• What if your husband – the man you love and share a home and bed with, turns out to be a terrorist?

    Kurbaan, produced by Karan Johar and directed by Rensil D’Silva, constructs this unimaginably tortured situation and then squanders it. The film has ambition but it is too flawed and simplistic to explore issues like religion, violence and the politics of terrorism with any conviction or gravitas.

  • KURBAAN is NEW YORK. But with a different set of actors. KURBAAN is also SHOOT ON SIGHT, again with different actors. The plot remains the same, the twists and turns fails to surprise you and the end is inevitable.
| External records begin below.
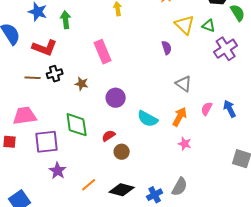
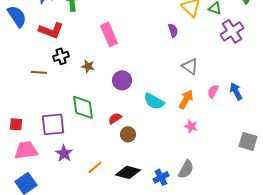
brown line: (33, 78) -> (39, 72), moved
pink trapezoid: (25, 116) -> (26, 150), moved

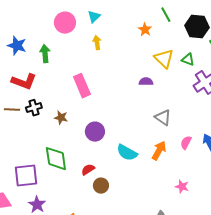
purple semicircle: (173, 30) -> (146, 82), turned -72
brown line: (39, 72) -> (12, 110), moved
pink star: (191, 126) -> (182, 187), moved

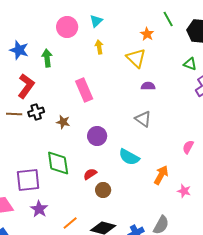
yellow triangle: (164, 59) -> (136, 58), moved
red L-shape: (24, 82) -> (26, 86), turned -75
gray triangle: (163, 118) -> (143, 119), moved
orange arrow: (159, 151) -> (161, 175), moved

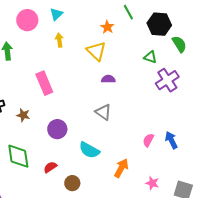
brown circle: (103, 190) -> (72, 183), moved
pink star: (184, 191) -> (152, 183), moved

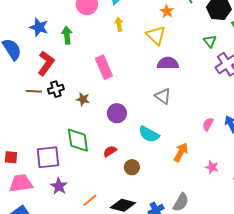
green triangle: (150, 57) -> (210, 41), turned 32
purple semicircle: (108, 79) -> (168, 63), size x1.5

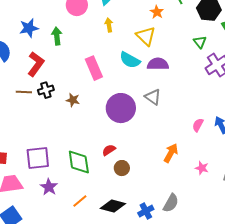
blue star: (39, 27) -> (29, 28), turned -30
purple circle: (117, 113) -> (121, 108), moved, size x1.5
cyan semicircle: (149, 134) -> (130, 60), moved
green diamond: (78, 140) -> (79, 162), moved
red semicircle: (110, 151) -> (109, 150), moved

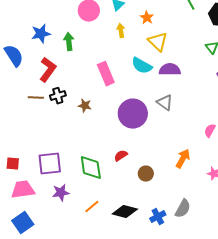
orange star: (157, 12) -> (147, 18), moved
brown circle: (122, 168) -> (146, 174), moved
purple star: (49, 187) -> (61, 193), turned 30

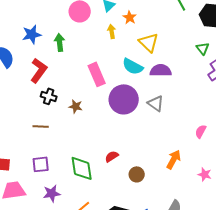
orange star: (147, 18) -> (130, 17), moved
black cross: (58, 96) -> (49, 96), turned 35
brown line: (36, 98) -> (41, 126), moved
purple circle: (133, 114) -> (124, 99), moved
purple square: (50, 164) -> (41, 164), size x0.7

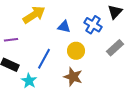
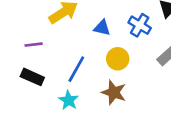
cyan star: (29, 81) -> (69, 100), moved

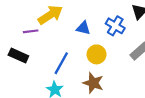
purple line: (34, 45) -> (31, 31), moved
black rectangle: (32, 77) -> (18, 56), moved

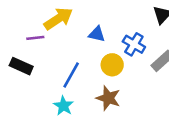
blue cross: (115, 26) -> (134, 44), moved

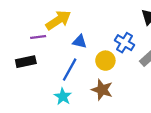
blue triangle: (97, 34) -> (80, 42), moved
black rectangle: (21, 66) -> (26, 62), turned -36

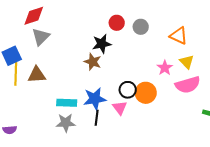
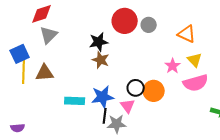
red circle: (117, 23) -> (125, 21), size x1.6
black star: (102, 44) -> (99, 42), moved
gray star: (66, 123) -> (117, 124), moved

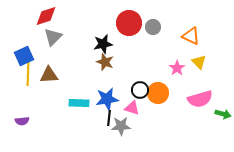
pink semicircle: (196, 83) -> (200, 99), moved
pink triangle: (128, 106) -> (132, 108), turned -35
purple semicircle: (18, 128) -> (22, 121), moved

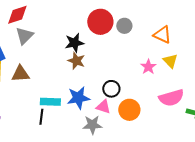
orange circle: (158, 93) -> (129, 110), moved
black line: (109, 118) -> (41, 117), moved

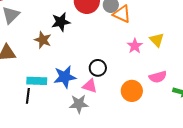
orange triangle: (162, 35) -> (122, 14), moved
brown star: (76, 61) -> (43, 40), moved
pink semicircle: (171, 98) -> (158, 77), size x0.7
orange circle: (129, 110) -> (132, 91), moved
However, here, the love story has been hyped, thanks to Saif Ali Khan and Kareena Kapoor having an off-screen romance as well.

  • What you may brave through then is a flick neither real or serious enough to be a meditation on global terror, nor sweetly suspended and adequately brain-dead to be Die Hard. It’s hard to be both. The hardship shows.
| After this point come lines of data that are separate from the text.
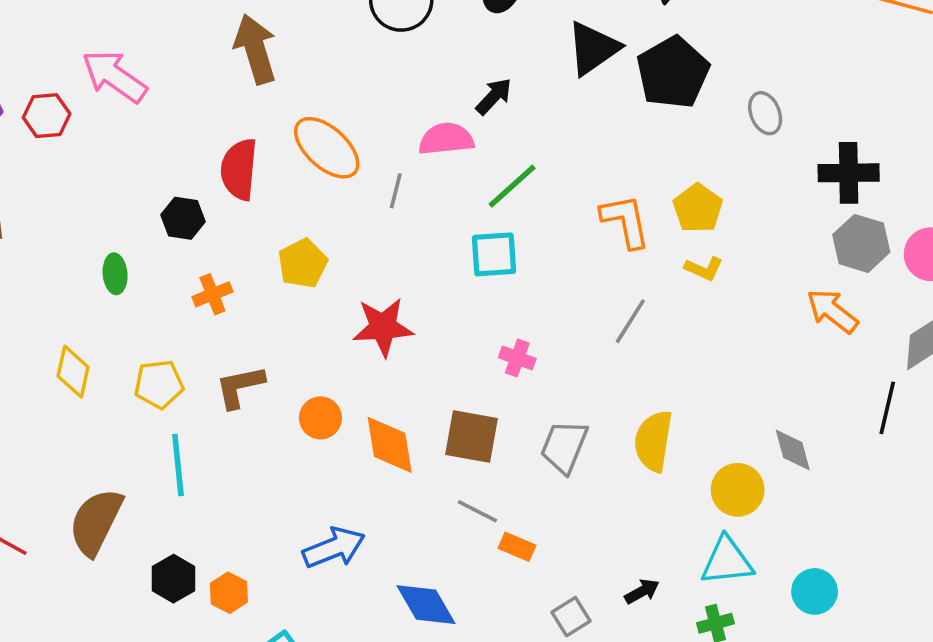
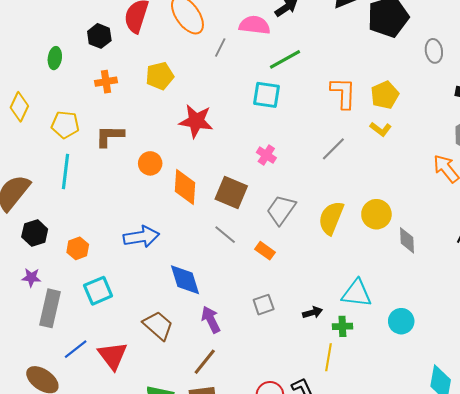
yellow circle: (738, 490) -> (376, 214), moved
orange rectangle: (517, 547) -> (265, 251), moved
black hexagon: (174, 579) -> (35, 233), moved
black arrow: (642, 591) -> (313, 313), moved

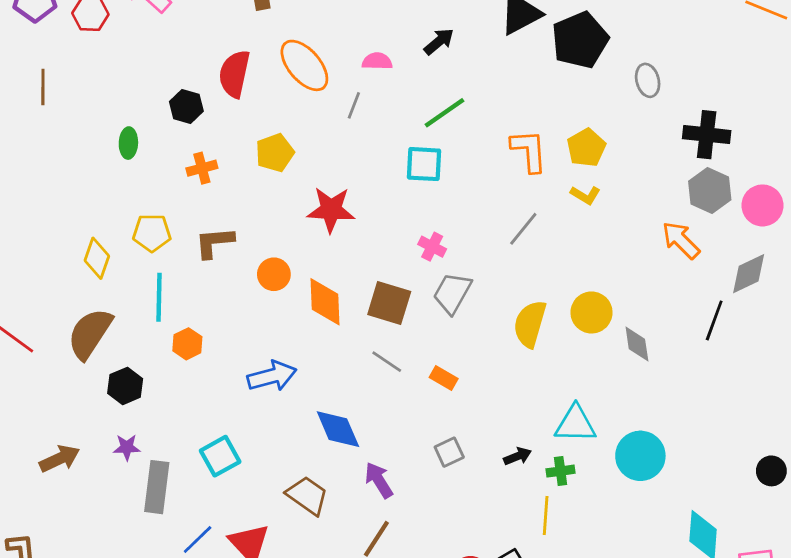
pink semicircle: (255, 25) -> (377, 61), moved, size x0.7
yellow diamond: (19, 107) -> (97, 258), moved
gray trapezoid: (281, 210) -> (452, 293), moved
orange hexagon: (78, 248) -> (187, 344), moved
cyan circle: (401, 321) -> (640, 456), size x1.4

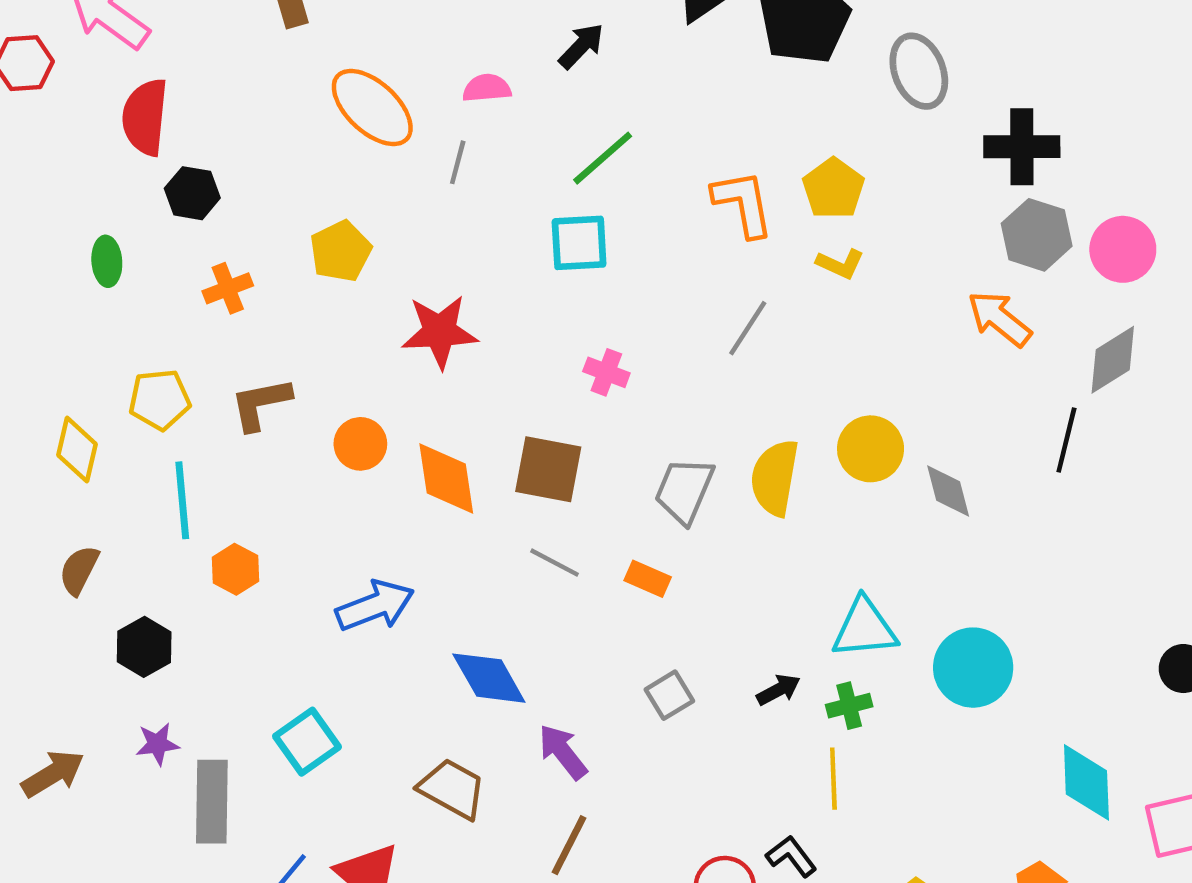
red semicircle: (234, 74) -> (145, 117), moved
gray ellipse: (648, 80) -> (919, 71), size x1.4
gray trapezoid: (452, 293) -> (684, 490), moved
brown semicircle: (90, 334) -> (79, 570), size x0.6

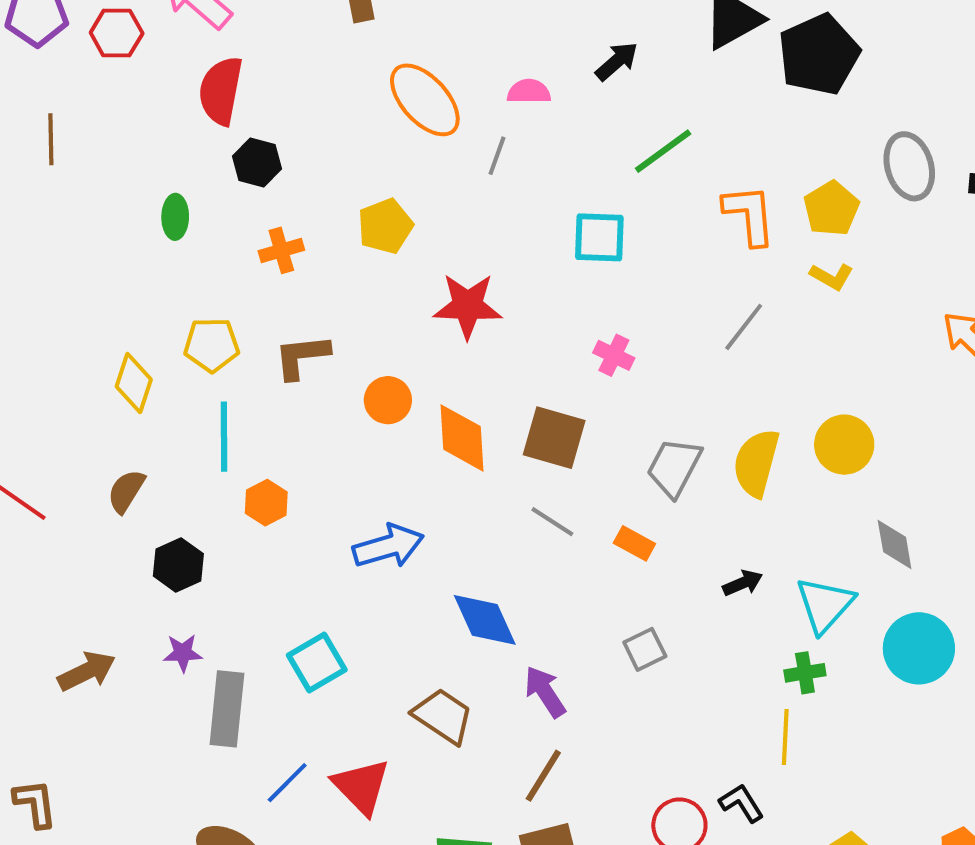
gray ellipse: (919, 71) -> (909, 166), moved
green line: (603, 158) -> (663, 151), moved
gray diamond: (948, 491) -> (895, 544), moved
cyan triangle: (864, 628) -> (825, 605), turned -48
black arrow: (778, 690) -> (743, 583), moved

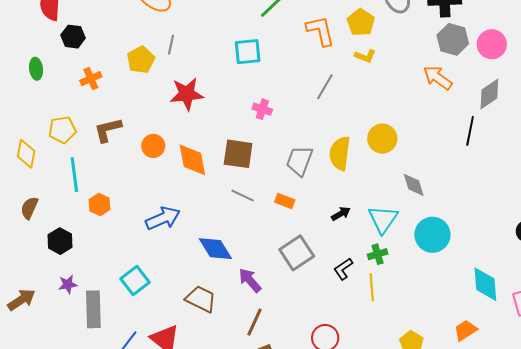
gray line: (497, 156) -> (171, 45), moved
gray square: (645, 649) -> (297, 253), size x1.6
black L-shape: (741, 803) -> (343, 269), moved, turned -85

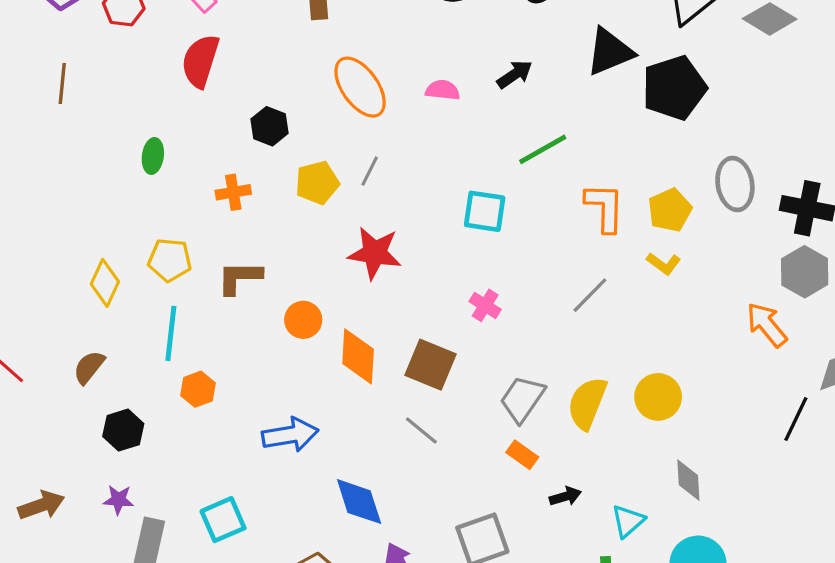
black hexagon: (73, 37) -> (269, 126), moved
orange rectangle: (285, 201) -> (522, 455), moved
cyan triangle: (383, 219) -> (628, 521), size x0.7

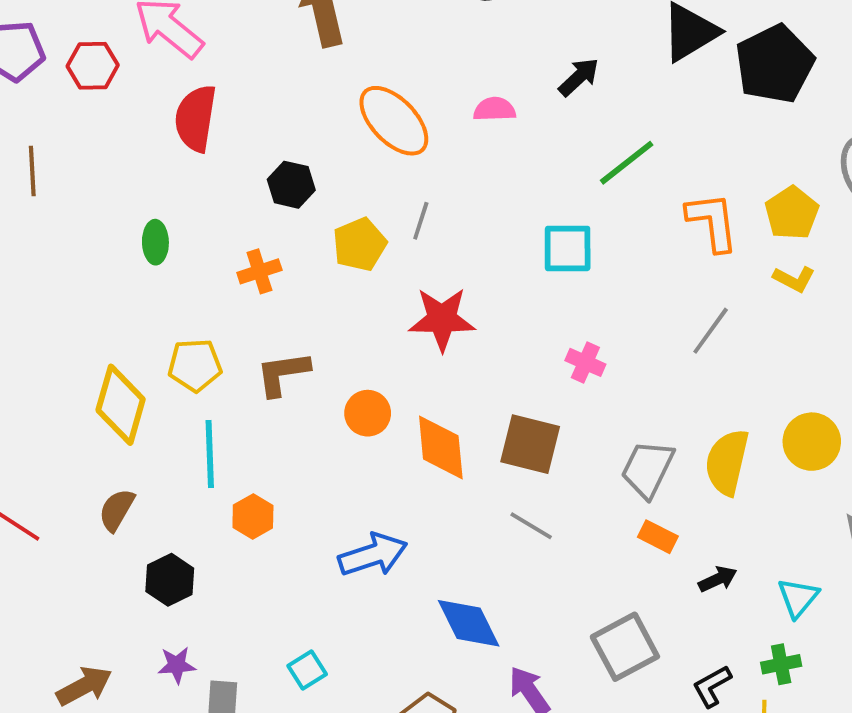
yellow diamond: (105, 283) -> (121, 405), size x1.4
cyan square: (223, 520) -> (307, 670), size x0.7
  • Unlike Khuda Ke Liye where you could sense the filmmaker’s urge to put forward a point, Kurbaan is a `terrorist flick’, where the Kareena-Saif chemistry will be better liked and talked about than the film’s content. Sample Kurbaan if you can forgive the director’s `filmy’ take on terrorism and can enjoy the thrilling moments and superb performances nevertheless.

  • “All Muslim’s are terrorists.” In order to prove that the Western world thinks that way, Rensil D’Souza and Karan Johar go that extra mile to showcase the very same thing. And, hopefully inadvertently, complete the circle and cast the despicable stereotype in a deeper mould. Why are good Islamic citizens left out?